Das Fahrerlager stand kopf. Die Nachricht von Sebastian Vettels Abschied von Red Bull Racing hatte eingeschlagen wie eine Bombe, und nun wartete alles auf die Bestätigung des Wechsels zu Ferrari. Doch der Weltmeister blockte ab, sprach lieber ausführlich und emotional über die Gründe für seinen Abgang vom kriselnden Weltmeister-Team.

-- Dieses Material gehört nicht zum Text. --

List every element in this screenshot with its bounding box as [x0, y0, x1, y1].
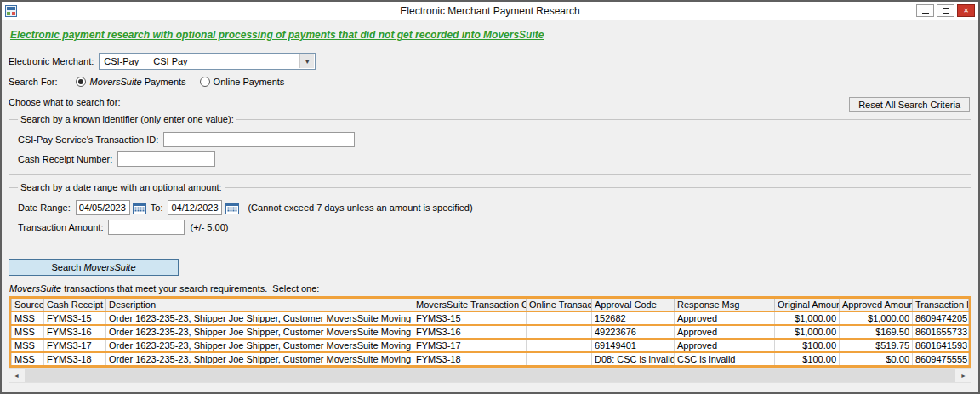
col-online-transaction-code[interactable]: Online Transaction Code [527, 299, 592, 311]
col-source[interactable]: Source [12, 299, 44, 311]
transaction-id-input[interactable] [163, 132, 355, 147]
radio-online-payments[interactable]: Online Payments [200, 77, 285, 87]
cell-cash-receipt[interactable]: FYMS3-17 [44, 339, 106, 352]
cell-cash-receipt[interactable]: FYMS3-18 [44, 352, 106, 365]
cell-cash-receipt[interactable]: FYMS3-16 [44, 325, 106, 339]
cell-description[interactable]: Order 1623-235-23, Shipper Joe Shipper, … [106, 325, 413, 339]
intro-text: Electronic payment research with optiona… [10, 29, 971, 41]
title-bar: Electronic Merchant Payment Research ✕ [2, 2, 978, 20]
scroll-left-icon[interactable]: ◄ [9, 369, 24, 382]
cell-approval-code[interactable]: D08: CSC is invalid [592, 352, 675, 365]
table-row[interactable]: MSS FYMS3-18 Order 1623-235-23, Shipper … [12, 352, 969, 365]
cash-receipt-row: Cash Receipt Number: [18, 151, 962, 167]
cell-response-msg[interactable]: CSC is invalid [675, 352, 775, 365]
cash-receipt-input[interactable] [117, 151, 215, 167]
merchant-combobox[interactable]: CSI-Pay CSI Pay ▼ [99, 53, 316, 70]
cell-response-msg[interactable]: Approved [675, 339, 775, 352]
cell-approved-amount[interactable]: $169.50 [840, 325, 913, 339]
cell-source[interactable]: MSS [12, 339, 44, 352]
table-row[interactable]: MSS FYMS3-15 Order 1623-235-23, Shipper … [12, 311, 969, 325]
results-label: MoversSuite transactions that meet your … [9, 283, 971, 294]
app-icon [5, 5, 17, 17]
col-ms-transaction-code[interactable]: MoversSuite Transaction Code [413, 299, 527, 311]
merchant-row: Electronic Merchant: CSI-Pay CSI Pay ▼ [9, 53, 971, 70]
cell-ms-transaction-code[interactable]: FYMS3-18 [413, 352, 527, 365]
date-note: (Cannot exceed 7 days unless an amount i… [248, 203, 472, 213]
merchant-label: Electronic Merchant: [9, 56, 94, 66]
cell-approved-amount[interactable]: $0.00 [840, 352, 913, 365]
calendar-icon[interactable] [224, 200, 240, 215]
cell-original-amount[interactable]: $1,000.00 [775, 325, 840, 339]
cell-original-amount[interactable]: $100.00 [775, 352, 840, 365]
to-label: To: [151, 203, 163, 213]
dialog-content: Electronic payment research with optiona… [2, 20, 978, 392]
cell-approval-code[interactable]: 69149401 [592, 339, 675, 352]
dialog-window: Electronic Merchant Payment Research ✕ E… [0, 0, 980, 394]
horizontal-scrollbar[interactable]: ◄ ► [9, 368, 971, 383]
cell-source[interactable]: MSS [12, 325, 44, 339]
cell-transaction-id[interactable]: 8601655733 [913, 325, 969, 339]
col-transaction-id[interactable]: Transaction ID [913, 299, 969, 311]
radio-online-label: Online Payments [214, 77, 285, 87]
cell-cash-receipt[interactable]: FYMS3-15 [44, 311, 106, 325]
cell-source[interactable]: MSS [12, 311, 44, 325]
cell-original-amount[interactable]: $1,000.00 [775, 311, 840, 325]
cell-approved-amount[interactable]: $1,000.00 [840, 311, 913, 325]
cell-approval-code[interactable]: 49223676 [592, 325, 675, 339]
close-button[interactable]: ✕ [957, 4, 975, 17]
cell-ms-transaction-code[interactable]: FYMS3-15 [413, 311, 527, 325]
choose-label: Choose what to search for: [9, 97, 120, 107]
cell-online-transaction-code[interactable] [527, 311, 592, 325]
radio-button-icon[interactable] [200, 77, 210, 87]
cell-approved-amount[interactable]: $519.75 [840, 339, 913, 352]
minimize-button[interactable] [916, 4, 934, 17]
results-grid: Source Cash Receipt Description MoversSu… [9, 296, 971, 368]
search-for-row: Search For: MoversSuite Payments Online … [9, 77, 971, 87]
results-table: Source Cash Receipt Description MoversSu… [11, 299, 969, 365]
amount-row: Transaction Amount: (+/- 5.00) [18, 220, 962, 235]
cell-response-msg[interactable]: Approved [675, 325, 775, 339]
date-from-input[interactable] [76, 200, 130, 215]
col-approval-code[interactable]: Approval Code [592, 299, 675, 311]
transaction-amount-input[interactable] [108, 220, 185, 235]
reset-search-button[interactable]: Reset All Search Criteria [849, 97, 970, 112]
search-moverssuite-button[interactable]: Search MoversSuite [9, 259, 179, 276]
cell-description[interactable]: Order 1623-235-23, Shipper Joe Shipper, … [106, 339, 413, 352]
chevron-down-icon[interactable]: ▼ [299, 54, 314, 68]
cell-online-transaction-code[interactable] [527, 339, 592, 352]
calendar-icon[interactable] [132, 200, 148, 215]
cell-original-amount[interactable]: $100.00 [775, 339, 840, 352]
scroll-right-icon[interactable]: ► [956, 369, 971, 382]
cell-source[interactable]: MSS [12, 352, 44, 365]
col-cash-receipt[interactable]: Cash Receipt [44, 299, 106, 311]
scrollbar-thumb[interactable] [25, 369, 955, 382]
table-row[interactable]: MSS FYMS3-16 Order 1623-235-23, Shipper … [12, 325, 969, 339]
col-approved-amount[interactable]: Approved Amount [840, 299, 913, 311]
col-response-msg[interactable]: Response Msg [675, 299, 775, 311]
maximize-button[interactable] [937, 4, 954, 17]
col-original-amount[interactable]: Original Amount [775, 299, 840, 311]
cell-ms-transaction-code[interactable]: FYMS3-17 [413, 339, 527, 352]
cell-description[interactable]: Order 1623-235-23, Shipper Joe Shipper, … [106, 311, 413, 325]
cell-online-transaction-code[interactable] [527, 325, 592, 339]
radio-moverssuite-payments[interactable]: MoversSuite Payments [76, 77, 185, 87]
cell-response-msg[interactable]: Approved [675, 311, 775, 325]
cell-description[interactable]: Order 1623-235-23, Shipper Joe Shipper, … [106, 352, 413, 365]
cell-ms-transaction-code[interactable]: FYMS3-16 [413, 325, 527, 339]
col-description[interactable]: Description [106, 299, 413, 311]
table-row[interactable]: MSS FYMS3-17 Order 1623-235-23, Shipper … [12, 339, 969, 352]
transaction-id-label: CSI-Pay Service's Transaction ID: [18, 134, 158, 145]
cell-transaction-id[interactable]: 8601641593 [913, 339, 969, 352]
radio-button-icon[interactable] [76, 77, 86, 87]
date-to-input[interactable] [168, 200, 222, 215]
table-header-row: Source Cash Receipt Description MoversSu… [12, 299, 969, 311]
transaction-id-row: CSI-Pay Service's Transaction ID: [18, 132, 962, 147]
amount-note: (+/- 5.00) [190, 222, 228, 232]
cell-online-transaction-code[interactable] [527, 352, 592, 365]
cell-transaction-id[interactable]: 8609475555 [913, 352, 969, 365]
window-controls: ✕ [916, 4, 975, 17]
cell-approval-code[interactable]: 152682 [592, 311, 675, 325]
date-range-legend: Search by a date range with an optional … [18, 182, 225, 192]
cell-transaction-id[interactable]: 8609474205 [913, 311, 969, 325]
identifier-groupbox: Search by a known identifier (only enter… [9, 114, 971, 175]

«Ich laufe vor nichts davon», stellte der 27-Jährige in Suzuka klar: «Irgendwann verlässt man eben sein Zuhause, und so fühlt es sich für mich an: Als würde ich meine Heimat hinter mir lassen. Aber ich habe das Verlangen und den Hunger etwas Neues zu tun, etwas Neues zu erschaffen.»

Nach 15 gemeinsamen Jahren mit Red Bull, sechs Jahren bei seinem Rennstall und vier WM-Titeln zieht der Deutsche am Ende der Saison einen Schlussstrich. Die neue Herausforderung scheint Ferrari zu sein, die «Sport Bild» und die «Gazzetta dello Sport» melden den Wechsel bereits als perfekt.

Es wäre der grösste Transfer in der jüngeren Formel-1-Geschichte. Bei den Italienern soll Vettel angeblich seinen Langzeitrivalen Fernando Alonso ersetzen – und er würde dort auf den Spuren seines grossen Idols Michael Schumacher wandeln, der von 2000 bis 2004 fünf Fahrertitel nach Maranello holte.

Gestern hielt Vettel jedoch dicht. «Ich kann offiziell noch nichts verkünden, es sollte sehr bald soweit sein. Ich stehe hinter meiner Entscheidung, ich denke, sie wird mich sehr glücklich machen», sagte er nur. Zuvor hatte allerdings sein Noch-Teamchef Christian Horner gesagt, Ferrari habe Vettel «ein sehr attraktives Angebot» gemacht, und Red-Bull-Motorsportberater Helmut Marko sagte im TV: «Ferrari ist für jeden Rennfahrer ein solcher Mythos, das würde ich komplett verstehen.»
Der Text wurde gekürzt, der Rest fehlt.